Fast forward approximately fifty years ago in the Yeshiva of Chevron were there was a young student exceptionally bright that many who had met his family were puzzled at the odd family appearance. The boy was extremely good looking, however the father was quite the opposite. Although he had his father's features, nevertheless, he was the complete antithesis of his father. For years, many people would not see how things added up. They would think to themselves: How can a good looking boy come from this couple? However, nothing was said. Everyone obviously was too embarrassed to ask about the disparity. Once in passing the Rosh Yeshiva asked the father "Your son is very handsome and a fine student. Who in the family does he resemble?" The father smiled and responded to the Rosh Yeshiva, "I am a descendent of the Levush. As you well know, there is a famous story about him with the governor's daughter. It was a difficult test don't you think?" the father asked. "Well after the painstaking escape through the sewer, the Levush prayed to G-d and asked that his future generation should not have the difficult enormous test that he had to encounter. He prayed that his offspring should not be good looking. 'Please G-d grant me that wish; grant it to me for ten generations'". The father smiled and said "G-d fulfilled his wish, my son is the eleventh generation!
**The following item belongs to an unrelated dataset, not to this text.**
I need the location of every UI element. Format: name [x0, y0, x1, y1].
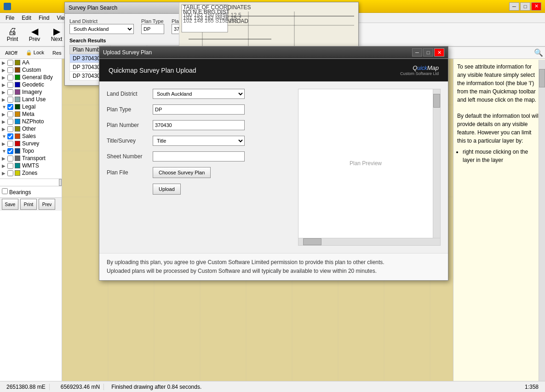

This idea may, that greatness often skips a generation, or two, or three, can be an important source of inspiration to educators in Day Schools where the student population does not come from the most observant and Jewishly committed sets of parents. One may be tempted to ask, what can I expect from such students? Look who their parents are! However, one needs to look beyond the parents. All these students have or had grandparents and great-grandparents, some of whom, or even many of whom, were very righteous and learned individuals. Perhaps, for whatever reasons, the Almighty did not reward them with children who completely followed in their footsteps. Perhaps, over the years, their children and grandchildren have deviated a great deal from the path and lifestyles of their ancestors. But maybe, just maybe, the Heavenly Payback time has come for the reward due for the dedication and self-sacrifice of those previous pious generations. Maybe given the proper education and the proper attention, these young students will grow up to embody the values and commitment of their ancestors. Maybe, just maybe, their success and achievements will be the reward that the One who is beyond time has in Mind for those pious Jews of yesteryear.

Maybe Uri was not so special, but the grandfather named Chur explains the success and achievements of the young man named Bezalel. Do not ever write off someone because of the way he looks or the way his father looks.

We always tend to consider the "bottom line": Did Chur accomplish anything or not? Did he or did he not prevent the sin? Based on this narrow evaluation, Chur was a failure. They made the Golden Calf anyway. However, that narrow view is based on our view of the world. In G-d's world, that is not the end of the story. That is not the view. A grandfather's dedication and sacrifice (mesirat nefesh), which during its time may have been seen as futile, still had major impact on the potential accomplishments of future generations.

Moreover, our Sages say that the Mishkan was an atonement for the sin of the Golden Calf. This atonement was brought about through the efforts of Betzalel, who himself came from Chur. Thus, Chur was ultimately responsible for the atonement for the sin that he tried to stop. Ultimately, Chur did stop the Golden Calf -- he stopped its effect, by providing for its atonement.

The lesson of this verse is that we should not always look for instant success. We live in a society where even "FedEx Overnight Delivery" is no longer acceptable. "Fax it to me, now!" However, that is not how G-d operates. Success is not evaluated instantaneously. Chur's accomplishment was not perceived at the time, but Chur did, in effect, provide the atonement for the sin of the Golden Calf. This is the reason for the emphasis on the word "Re-uu" (See) which introduces Betzalel. Re-uu means - think about it; SEE how life sometimes works.